Onu avucumun içinde evimize götürdüğümde iki haftalık ya var ya yoktu. Üçüncü ve en küçük oğlumuzdan söz ediyorum.
Junior'ımızdan. Köpeğimizden.
Geldiğinde evin en küçük oğluydu, şimdi en büyüğü, yani en yaşlısı oldu. 17'sinde. İnsan yaşıyla 119 yılını devirmiş oluyor.
Junior'ın ailemize katılmasından birkaç gün sonra eşimle yemeğe çıktık. O günlerde en sevdiğim yemeklerden biri yoğurtlu çoban kavurmaydı. O akşam da restoranda garson beni görür görmez, kavurma siparişini verdi bile.
Yemek önüme geldi, çatalı batırdım... Ve elimden fırlatıp attım. İçgüdüsel bir tepkiyle.
Gündüz yabancı ajanslardan birinin geçtiği fotoğraf gözümün önüne geldi. Filipinler mahreçli fotoğrafta bir bisikletin selesine doldurulmuş birbirinden güzel, birbirinden sevimli köpekler görülüyordu. Ve şöyle bir not vardı: "Bunların hepsi ölüme götürülüyor. Akşam restoranların en gözde yemeği olacaklar..."
Tabağımdaki yoğurtlu çoban kavurmaya çatalı batırdığımda, sanki kendi köpeğimi, Junior'ımızı yiyormuşum gibi geldi.
O akşam vejetaryen oldum. Bir başka deyişle 17 yıldır ne et, ne tavuk, ne balık... Ne de herhangi bir et suyu...
Son nefesimi verinceye kadar da öyle gidecek.
Dünyamızın nüfusu halen 7 milyar. 2050'de buna 2 milyar kişi daha eklenecek.
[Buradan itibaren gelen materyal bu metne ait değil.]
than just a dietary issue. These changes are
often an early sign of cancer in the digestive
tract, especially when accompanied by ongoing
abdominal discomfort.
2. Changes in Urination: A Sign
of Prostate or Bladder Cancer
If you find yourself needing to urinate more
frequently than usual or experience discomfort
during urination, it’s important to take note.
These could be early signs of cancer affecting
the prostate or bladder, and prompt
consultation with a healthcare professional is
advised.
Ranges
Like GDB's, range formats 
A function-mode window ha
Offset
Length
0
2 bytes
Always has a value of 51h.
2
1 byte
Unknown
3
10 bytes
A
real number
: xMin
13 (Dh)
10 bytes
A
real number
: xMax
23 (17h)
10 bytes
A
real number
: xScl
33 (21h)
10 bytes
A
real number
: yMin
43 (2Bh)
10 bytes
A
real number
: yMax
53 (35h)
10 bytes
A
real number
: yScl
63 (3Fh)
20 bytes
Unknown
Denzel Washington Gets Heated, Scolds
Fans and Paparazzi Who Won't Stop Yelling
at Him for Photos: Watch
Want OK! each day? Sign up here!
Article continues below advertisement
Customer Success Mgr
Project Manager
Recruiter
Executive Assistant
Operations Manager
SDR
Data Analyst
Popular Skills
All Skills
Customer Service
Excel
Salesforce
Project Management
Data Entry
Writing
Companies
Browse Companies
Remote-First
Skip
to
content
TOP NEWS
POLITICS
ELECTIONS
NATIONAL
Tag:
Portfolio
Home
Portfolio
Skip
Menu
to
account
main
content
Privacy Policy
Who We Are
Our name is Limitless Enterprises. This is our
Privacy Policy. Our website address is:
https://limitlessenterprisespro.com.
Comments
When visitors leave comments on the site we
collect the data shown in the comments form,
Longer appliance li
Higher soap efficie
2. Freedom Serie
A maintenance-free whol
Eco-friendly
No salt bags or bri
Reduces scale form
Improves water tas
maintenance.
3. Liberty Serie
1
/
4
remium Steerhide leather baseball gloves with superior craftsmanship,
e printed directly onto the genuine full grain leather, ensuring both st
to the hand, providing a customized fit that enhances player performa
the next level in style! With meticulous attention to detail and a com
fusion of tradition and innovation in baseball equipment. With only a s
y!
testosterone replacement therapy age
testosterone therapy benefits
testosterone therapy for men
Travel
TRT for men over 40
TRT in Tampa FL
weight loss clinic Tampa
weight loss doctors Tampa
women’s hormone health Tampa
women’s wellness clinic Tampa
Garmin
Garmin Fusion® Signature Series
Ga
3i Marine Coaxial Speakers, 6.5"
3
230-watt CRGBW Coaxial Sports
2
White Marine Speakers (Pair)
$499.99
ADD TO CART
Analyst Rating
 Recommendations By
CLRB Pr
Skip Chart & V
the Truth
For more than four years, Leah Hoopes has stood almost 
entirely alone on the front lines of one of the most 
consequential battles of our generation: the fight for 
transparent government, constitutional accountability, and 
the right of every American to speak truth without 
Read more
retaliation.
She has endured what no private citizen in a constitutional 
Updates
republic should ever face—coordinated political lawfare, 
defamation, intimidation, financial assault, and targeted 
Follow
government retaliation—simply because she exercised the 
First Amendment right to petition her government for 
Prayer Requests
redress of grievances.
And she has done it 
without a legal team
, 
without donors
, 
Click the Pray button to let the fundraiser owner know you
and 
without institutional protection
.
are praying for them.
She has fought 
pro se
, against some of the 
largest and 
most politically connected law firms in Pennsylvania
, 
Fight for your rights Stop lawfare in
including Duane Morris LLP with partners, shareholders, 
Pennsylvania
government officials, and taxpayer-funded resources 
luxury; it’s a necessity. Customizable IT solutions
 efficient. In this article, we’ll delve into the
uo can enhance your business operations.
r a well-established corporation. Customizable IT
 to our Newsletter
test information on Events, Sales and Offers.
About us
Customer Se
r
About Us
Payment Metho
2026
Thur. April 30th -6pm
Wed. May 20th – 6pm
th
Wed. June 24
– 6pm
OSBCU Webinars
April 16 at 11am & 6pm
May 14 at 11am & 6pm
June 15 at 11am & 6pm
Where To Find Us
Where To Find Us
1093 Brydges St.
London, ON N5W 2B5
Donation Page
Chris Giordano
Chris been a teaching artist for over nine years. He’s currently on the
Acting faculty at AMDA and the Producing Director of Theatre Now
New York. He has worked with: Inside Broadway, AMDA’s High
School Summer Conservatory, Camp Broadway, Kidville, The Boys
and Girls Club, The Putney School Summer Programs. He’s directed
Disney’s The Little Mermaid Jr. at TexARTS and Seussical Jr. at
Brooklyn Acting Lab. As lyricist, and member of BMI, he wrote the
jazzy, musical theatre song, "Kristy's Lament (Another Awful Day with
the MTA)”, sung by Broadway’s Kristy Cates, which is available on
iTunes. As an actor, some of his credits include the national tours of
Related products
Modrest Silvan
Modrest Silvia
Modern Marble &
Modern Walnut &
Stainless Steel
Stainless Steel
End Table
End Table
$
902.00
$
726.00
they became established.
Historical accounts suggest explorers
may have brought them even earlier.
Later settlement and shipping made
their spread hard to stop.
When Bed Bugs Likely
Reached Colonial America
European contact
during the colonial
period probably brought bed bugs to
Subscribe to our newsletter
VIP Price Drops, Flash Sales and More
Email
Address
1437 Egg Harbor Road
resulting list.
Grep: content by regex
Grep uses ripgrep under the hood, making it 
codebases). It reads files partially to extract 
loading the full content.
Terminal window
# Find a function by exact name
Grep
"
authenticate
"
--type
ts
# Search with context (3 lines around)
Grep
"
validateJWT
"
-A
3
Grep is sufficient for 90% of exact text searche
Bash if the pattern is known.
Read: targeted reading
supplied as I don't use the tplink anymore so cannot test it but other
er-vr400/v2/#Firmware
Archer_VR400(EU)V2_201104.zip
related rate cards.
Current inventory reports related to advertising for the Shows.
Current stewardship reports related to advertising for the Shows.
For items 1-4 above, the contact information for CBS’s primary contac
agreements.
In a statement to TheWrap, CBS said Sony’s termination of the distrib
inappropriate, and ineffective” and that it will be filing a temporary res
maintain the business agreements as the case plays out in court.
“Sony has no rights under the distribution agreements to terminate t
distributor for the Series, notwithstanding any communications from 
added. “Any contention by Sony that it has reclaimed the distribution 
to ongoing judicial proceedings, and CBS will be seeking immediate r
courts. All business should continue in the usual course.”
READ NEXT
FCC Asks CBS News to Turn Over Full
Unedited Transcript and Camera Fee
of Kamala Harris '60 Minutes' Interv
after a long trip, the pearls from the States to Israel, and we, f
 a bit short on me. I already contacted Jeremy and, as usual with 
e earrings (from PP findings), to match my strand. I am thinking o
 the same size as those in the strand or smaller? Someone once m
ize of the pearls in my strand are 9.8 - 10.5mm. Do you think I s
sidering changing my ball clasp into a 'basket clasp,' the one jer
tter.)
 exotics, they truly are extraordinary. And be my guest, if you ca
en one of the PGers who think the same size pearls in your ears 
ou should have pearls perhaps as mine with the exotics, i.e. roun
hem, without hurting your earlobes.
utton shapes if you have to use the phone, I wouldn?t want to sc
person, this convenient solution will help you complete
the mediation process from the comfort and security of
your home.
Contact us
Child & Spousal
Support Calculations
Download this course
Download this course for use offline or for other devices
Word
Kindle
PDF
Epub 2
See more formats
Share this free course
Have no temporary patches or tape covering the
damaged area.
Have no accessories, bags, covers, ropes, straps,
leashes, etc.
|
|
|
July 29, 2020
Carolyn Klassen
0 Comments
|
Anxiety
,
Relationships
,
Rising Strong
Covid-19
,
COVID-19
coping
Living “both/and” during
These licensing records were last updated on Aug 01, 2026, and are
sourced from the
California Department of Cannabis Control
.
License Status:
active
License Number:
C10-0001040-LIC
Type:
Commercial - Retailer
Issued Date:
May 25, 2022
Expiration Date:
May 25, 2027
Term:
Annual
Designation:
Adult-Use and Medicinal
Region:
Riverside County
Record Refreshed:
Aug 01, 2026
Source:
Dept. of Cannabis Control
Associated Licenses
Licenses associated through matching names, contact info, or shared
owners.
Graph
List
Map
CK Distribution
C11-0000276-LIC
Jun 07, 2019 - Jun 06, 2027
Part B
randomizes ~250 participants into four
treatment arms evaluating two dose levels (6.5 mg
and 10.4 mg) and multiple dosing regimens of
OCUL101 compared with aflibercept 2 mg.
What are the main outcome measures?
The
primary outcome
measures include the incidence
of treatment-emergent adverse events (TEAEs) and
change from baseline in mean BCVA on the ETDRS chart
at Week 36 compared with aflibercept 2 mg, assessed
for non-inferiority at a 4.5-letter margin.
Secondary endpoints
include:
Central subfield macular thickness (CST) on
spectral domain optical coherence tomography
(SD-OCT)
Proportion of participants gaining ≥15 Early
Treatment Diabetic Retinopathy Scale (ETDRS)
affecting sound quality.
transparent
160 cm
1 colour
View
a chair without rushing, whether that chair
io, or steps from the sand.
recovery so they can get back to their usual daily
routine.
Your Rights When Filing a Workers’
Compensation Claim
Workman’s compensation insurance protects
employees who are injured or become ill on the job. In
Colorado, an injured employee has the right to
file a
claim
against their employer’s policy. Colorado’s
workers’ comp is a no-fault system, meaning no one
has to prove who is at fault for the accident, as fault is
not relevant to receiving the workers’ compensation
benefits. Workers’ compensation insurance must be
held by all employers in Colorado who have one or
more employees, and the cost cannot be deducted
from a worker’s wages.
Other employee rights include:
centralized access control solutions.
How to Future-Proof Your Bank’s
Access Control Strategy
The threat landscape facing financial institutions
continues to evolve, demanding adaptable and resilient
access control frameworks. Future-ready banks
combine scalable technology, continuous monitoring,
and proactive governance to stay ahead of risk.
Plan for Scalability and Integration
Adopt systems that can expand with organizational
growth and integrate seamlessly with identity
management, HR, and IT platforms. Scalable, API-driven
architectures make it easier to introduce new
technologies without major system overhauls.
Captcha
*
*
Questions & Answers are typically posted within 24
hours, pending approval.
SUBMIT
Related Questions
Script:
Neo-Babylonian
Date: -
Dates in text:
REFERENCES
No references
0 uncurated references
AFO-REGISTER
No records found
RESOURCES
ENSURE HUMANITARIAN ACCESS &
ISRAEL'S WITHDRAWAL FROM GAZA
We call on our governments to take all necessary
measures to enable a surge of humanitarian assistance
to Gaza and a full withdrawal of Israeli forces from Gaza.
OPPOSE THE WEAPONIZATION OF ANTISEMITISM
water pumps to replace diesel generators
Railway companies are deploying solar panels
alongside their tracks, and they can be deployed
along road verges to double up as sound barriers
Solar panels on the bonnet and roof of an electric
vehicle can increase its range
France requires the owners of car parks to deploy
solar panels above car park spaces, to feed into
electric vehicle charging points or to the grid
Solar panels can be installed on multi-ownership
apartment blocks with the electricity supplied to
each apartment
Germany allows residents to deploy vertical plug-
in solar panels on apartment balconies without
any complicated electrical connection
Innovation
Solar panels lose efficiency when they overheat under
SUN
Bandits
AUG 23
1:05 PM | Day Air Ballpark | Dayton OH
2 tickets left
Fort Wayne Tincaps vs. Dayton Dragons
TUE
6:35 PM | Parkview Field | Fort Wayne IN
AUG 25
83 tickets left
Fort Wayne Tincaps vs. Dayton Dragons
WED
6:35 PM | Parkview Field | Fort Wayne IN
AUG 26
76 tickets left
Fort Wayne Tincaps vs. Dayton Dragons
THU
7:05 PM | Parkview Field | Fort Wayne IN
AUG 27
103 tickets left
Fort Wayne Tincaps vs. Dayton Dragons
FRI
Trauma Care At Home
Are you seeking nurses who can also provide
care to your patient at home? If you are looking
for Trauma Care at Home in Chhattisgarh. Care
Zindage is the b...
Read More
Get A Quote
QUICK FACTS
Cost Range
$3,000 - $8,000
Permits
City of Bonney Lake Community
Zaten bugün yetersiz olan su kaynakları, 2050'de daha da azalacak.
Düşünün; bugün 7 milyar insanın 1.3 milyarı içme suyundan yoksun. 2050'de 9 milyar insanda bu oran kim bilir nerelere yükselecek...
İçme suyuna bir de enerji krizi eklenecek: Çünkü elektrik üretimi için yeterli akarsu kalmayacak. Oysa enerji talebi 2050'de bugüne göre yüzde 60 artmış olacak.